Oggi vi presentiamo un nuovo racconto della nostra rubrica “parole incantate davanti a una tazza”.
“Sono solo punti di vista” di Luigi Dinardo parla di ingiustizie, dei privilegi delle persone ricche cui basta un nome e tanti soldi per sfuggire alla legge e di un uomo che ha deciso di farsi giustizia da solo.
Sono solo
punti di vista
di LUIGI DINARDO
Sono qui, in quest’aula di
tribunale, ad attendere con trepidazione la sentenza del giudice. Ma ho come la
netta sensazione di sapere come andrà a finire. Angelo Morlacchi, l’uomo che ha
disintegrato la mia famiglia con il suo Suv da cinquantamila euro, ha un
malefico sorriso stampato sul volto. Non mi stupirei se si fosse comprato
questo giudice da strapazzo con gli occhiali quadrati. Sembra essere uscito da
una di quelle serie americane tanto di moda negli ultimi tempi. Incrocio il suo
sguardo per un attimo. È assente, perso nel vuoto.
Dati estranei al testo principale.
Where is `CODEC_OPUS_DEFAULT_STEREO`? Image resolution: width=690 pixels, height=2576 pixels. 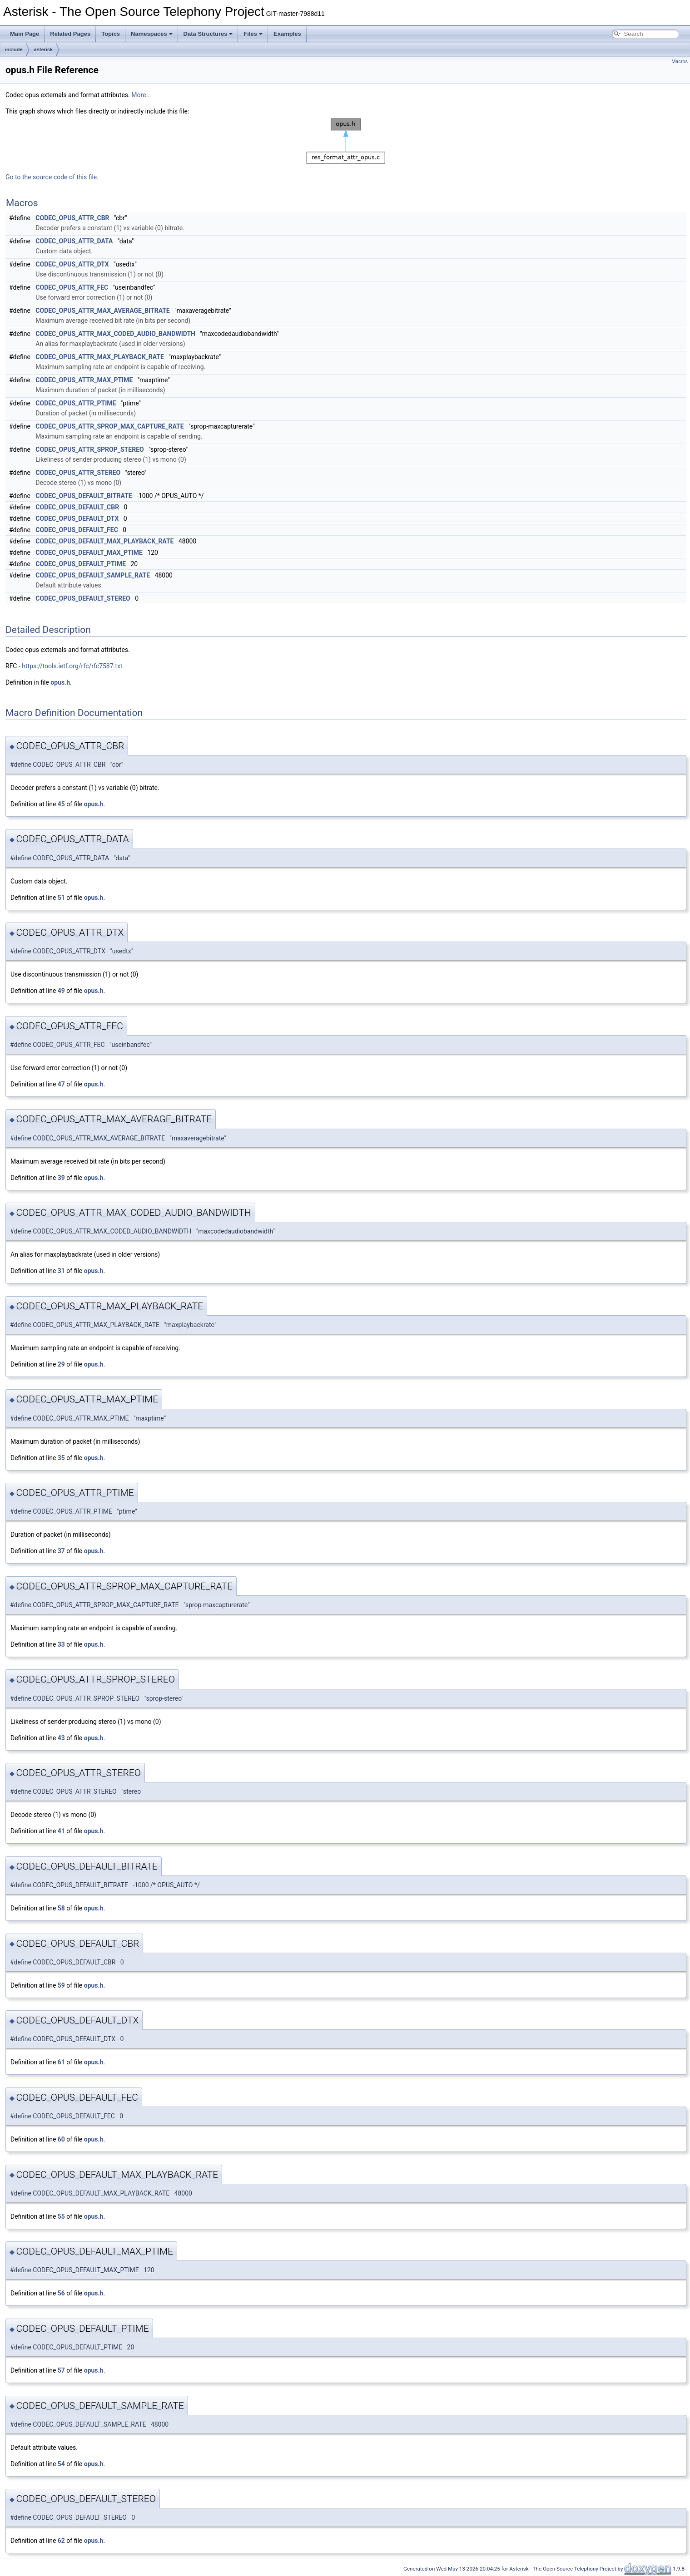 CODEC_OPUS_DEFAULT_STEREO is located at coordinates (82, 598).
Forse vuole solo tornare a casa per pranzare con la sua patetica moglie. Di mia
madre non gliene frega niente. Non gli interessa sapere che è morta cercando di
proteggere con il suo corpo il piccolo Michele, sei anni appena ma tanta voglia
di giocare al gioco più bello del mondo: la vita. Scommetto che non sa neanche
il nome di mio padre, un infaticabile lavoratore che ha donato tutto se stesso
alla famiglia. No, non vuole fare giustizia. Vuole solo tornare a casa. Ha
l’aria stanca, assonnata, non vede l’ora di chiudere la pratica. Non voglio
però che tutto sia così semplice. Non può finire tutto in una bolla di sapone.
L’aula
si fa silenziosa. Il brusio s’interrompe di colpo e il giudice prende la
parola.
«Condanno l’imputato a otto
mesi di arresti domiciliari.»
Quel
parassita assassino di Angelo Morlacchi sorride. Forse sapeva come sarebbe
andata a finire. È ricco, giovane, famoso e altolocato. Può comprarsi mezza
città se vuole. Ma dentro di lui alberga il male più assoluto. Non si possono
uccidere tre persone sulle strisce pedonali senza neanche provare a
soccorrerle. Non si può guidare un’auto con un quantitativo di alcol nel corpo
sei volte superiore al consentito. Non si può tollerare tutto questo. Ed io di
certo non me ne starò qui con le mani in mano.
«Giudice, non è giusto!
Questa non è giustizia! Quell’uomo merita di marcire in carcere!» urlo con il cuore in gola.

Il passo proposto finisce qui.